Originally posted by: chuckywang
2) The answer is 103. Man, I had to go through a lot of work to get that, so I don't think my way was the best way. What's the shortcut in this problem, Vertimus?

nah it's 110.

it's easy:

let BC be x, CD by y.

now the triangles ABC and BCD are similar so you have the proportion:
sqrt(11)/x = x/y

so y = x^2/sqrt(11)

also on the other side of the trapezoid... drop down A to point E such that ABCE is a rectangle. (assume AB longer than CD, if not flip).

then... AE^2 + DE^2 = x^2 + DE^2 = AD^2 = 1001 (pyth)
solve for DE^2 = sqrt(1001 - x^2)

so..... sqrt(1001-x^2) + y = sqrt(11). plug in for y.
sqrt(1001-x^2) + x^2/sqrt(11) = sqrt(11).
move over the x^2 term to other side and square both sides. get fourth degree polynomial but it factors nicely to (x^2 - 110) (x^2 + 99) = 0.

obviously you want positive answer so x^2 = 110

 

[chuckywang]

Originally posted by: akubi

Originally posted by: chuckywang
2) The answer is 103. Man, I had to go through a lot of work to get that, so I don't think my way was the best way.
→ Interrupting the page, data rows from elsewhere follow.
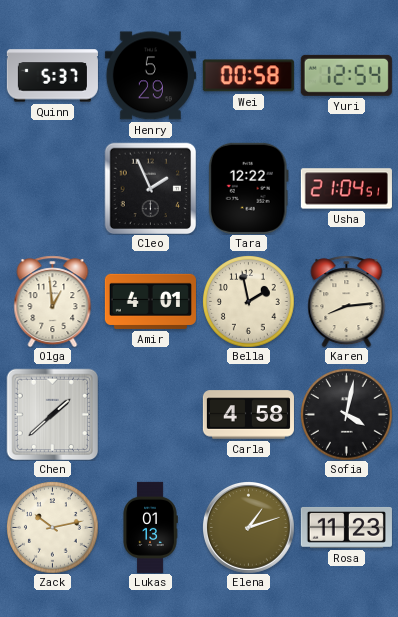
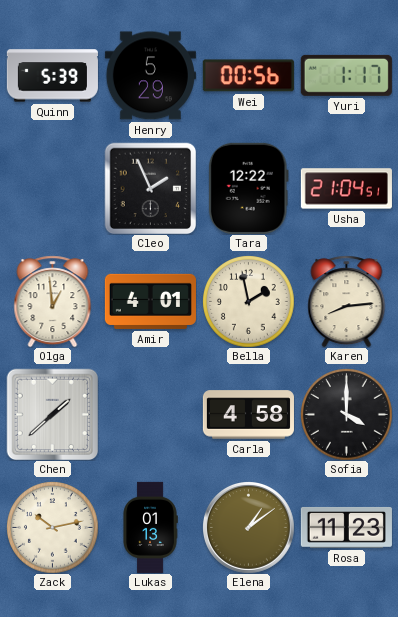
Quinn: 5:37 -> 5:39
Wei: 00:58 -> 00:56
Yuri: 12:54 -> 1:17
Sofia: 4:02 -> 4:00
Elena: 1:12 -> 1:09
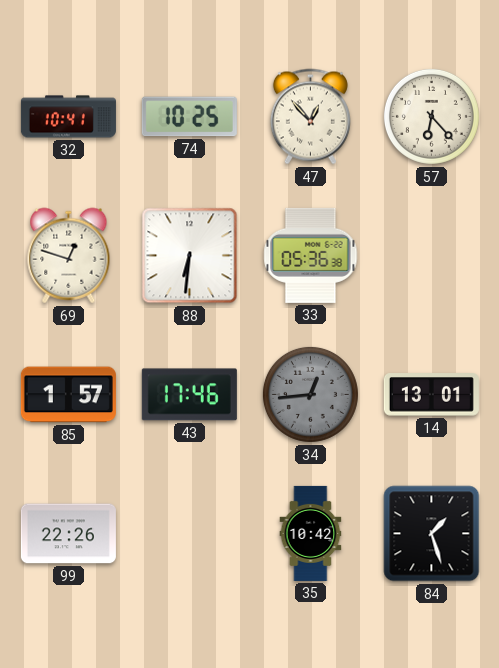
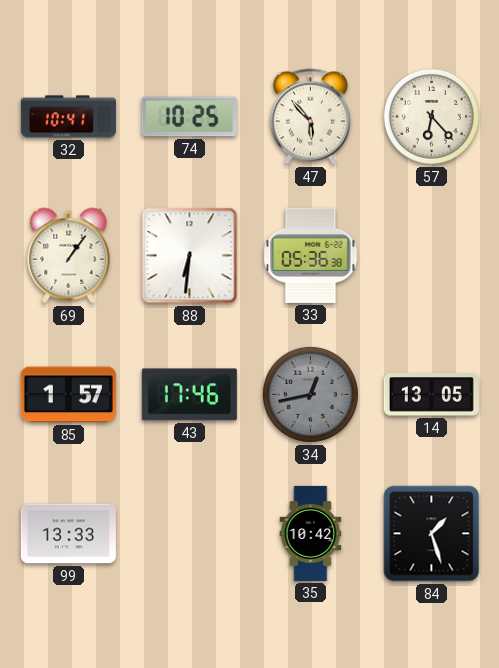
47: 12:53 -> 5:53
69: 12:48 -> 1:06
34: 12:44 -> 12:43
14: 13:01 -> 13:05
99: 22:26 -> 13:33
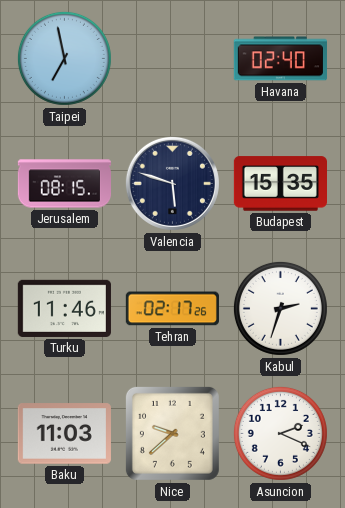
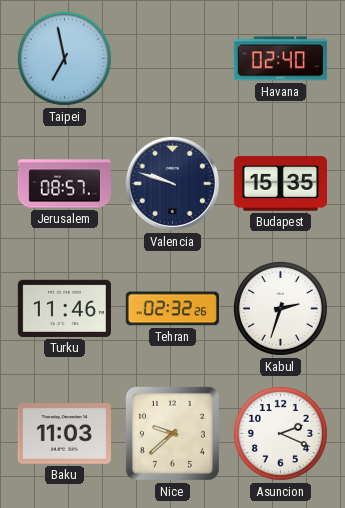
Jerusalem: 08:15 -> 08:57
Valencia: 5:48 -> 9:48
Tehran: 02:17 -> 02:32
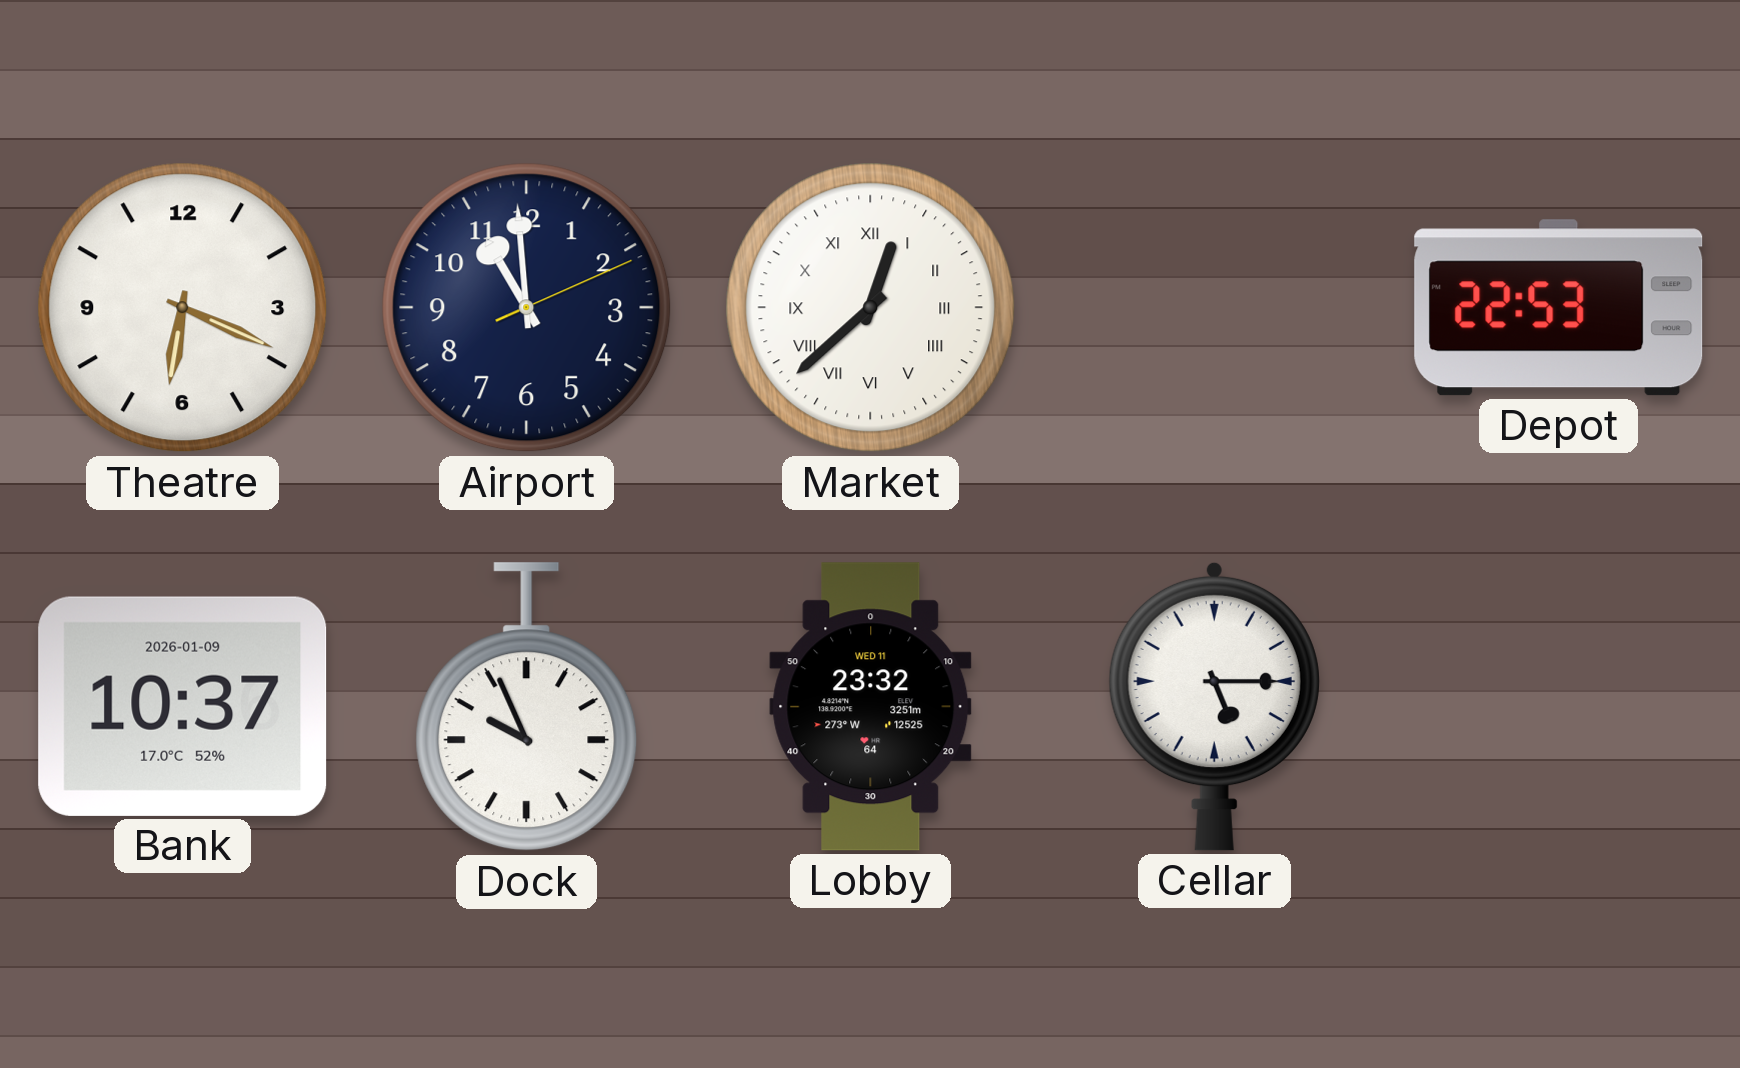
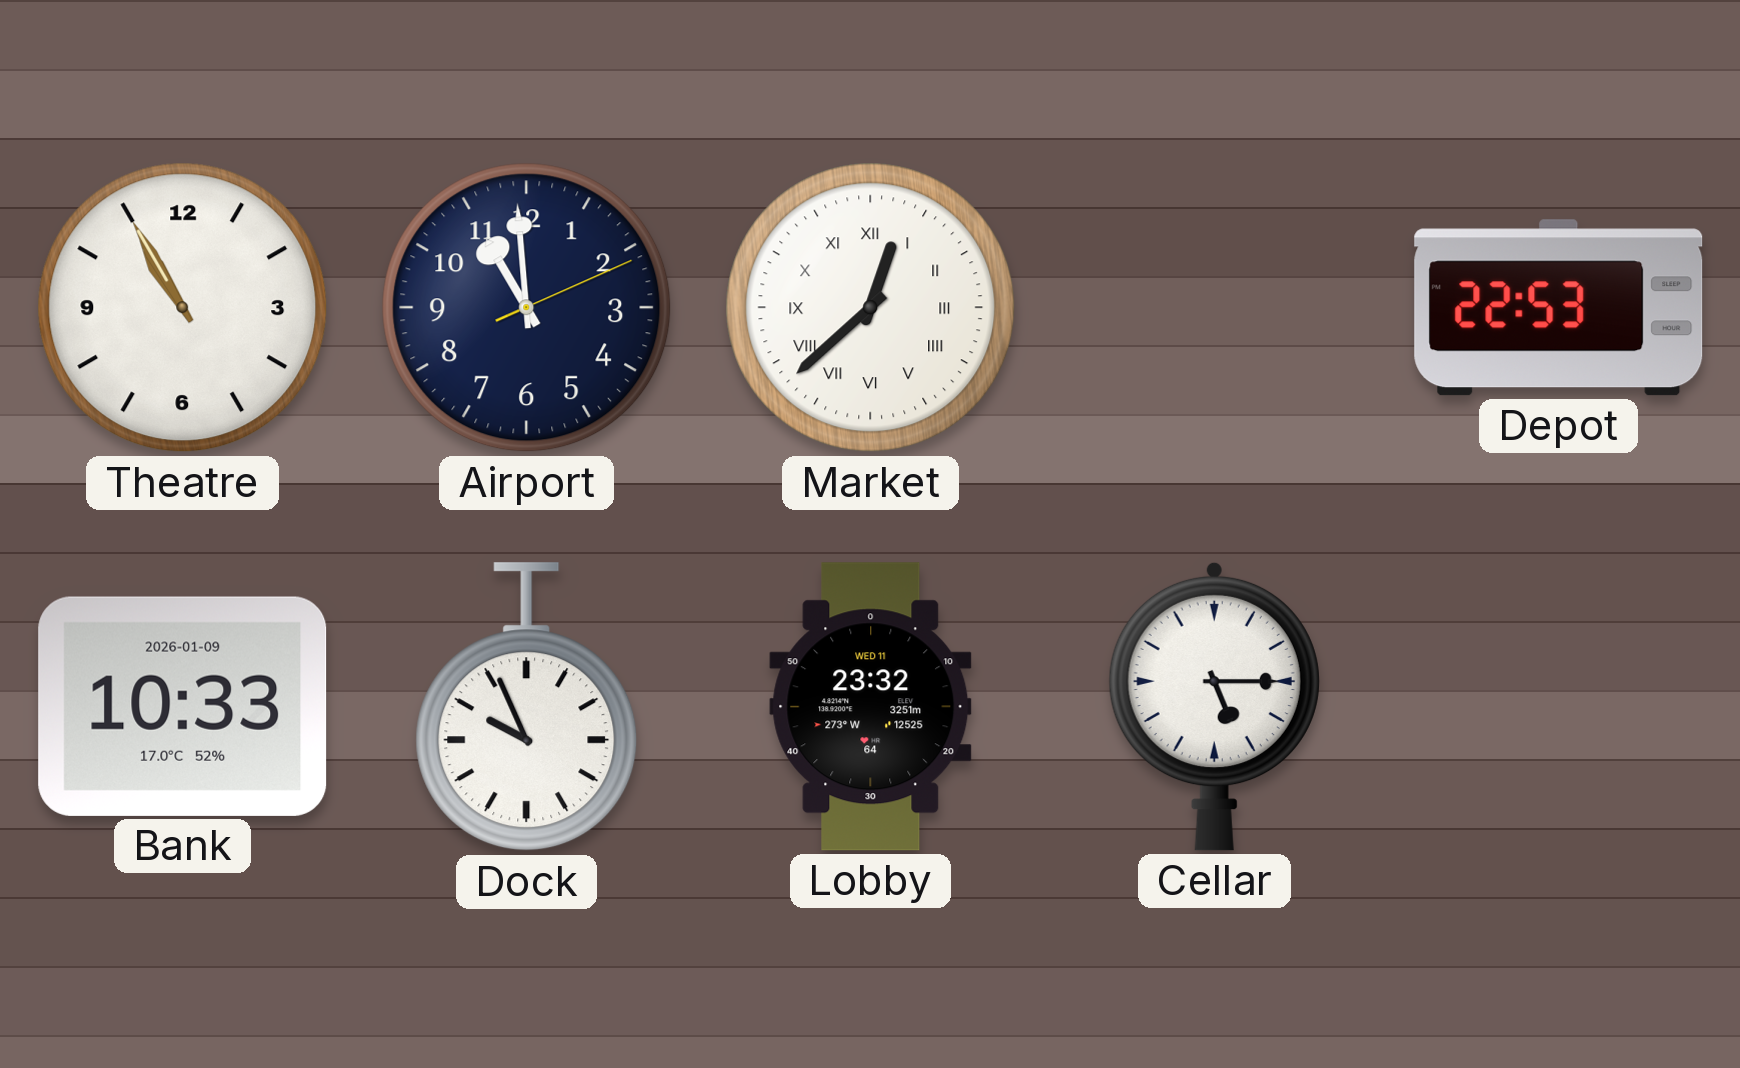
Theatre: 6:19 -> 10:55
Bank: 10:37 -> 10:33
What's the shortcut in this problem, Vertimus?

nah it's 110.

it's easy:

let BC be x, CD by y.

now the triangles ABC and BCD are similar so you have the proportion:
sqrt(11)/x = x/y

so y = x^2/sqrt(11)

also on the other side of the trapezoid... drop down A to point E such that ABCE is a rectangle. (assume AB longer than CD, if not flip).
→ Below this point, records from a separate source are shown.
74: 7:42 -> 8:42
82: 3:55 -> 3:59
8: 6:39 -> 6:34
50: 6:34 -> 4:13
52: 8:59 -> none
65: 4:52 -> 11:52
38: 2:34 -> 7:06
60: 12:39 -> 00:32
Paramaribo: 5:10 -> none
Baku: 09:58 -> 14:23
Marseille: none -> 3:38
then... AE^2 + DE^2 = x^2 + DE^2 = AD^2 = 1001 (pyth)
solve for DE^2 = sqrt(1001 - x^2)

so..... sqrt(1001-x^2) + y = sqrt(11). plug in for y.
sqrt(1001-x^2) + x^2/sqrt(11) = sqrt(11).
move over the x^2 term to other side and square both sides. get fourth degree polynomial but it factors nicely to (x^2 - 110) (x^2 + 99) = 0.

obviously you want positive answer so x^2 = 110

You're right....I made a stupid arithmetic mistake when I, for some reason, had 81^2 as 898 instead of 891, hence the difference of 7 between your correct answer and mine.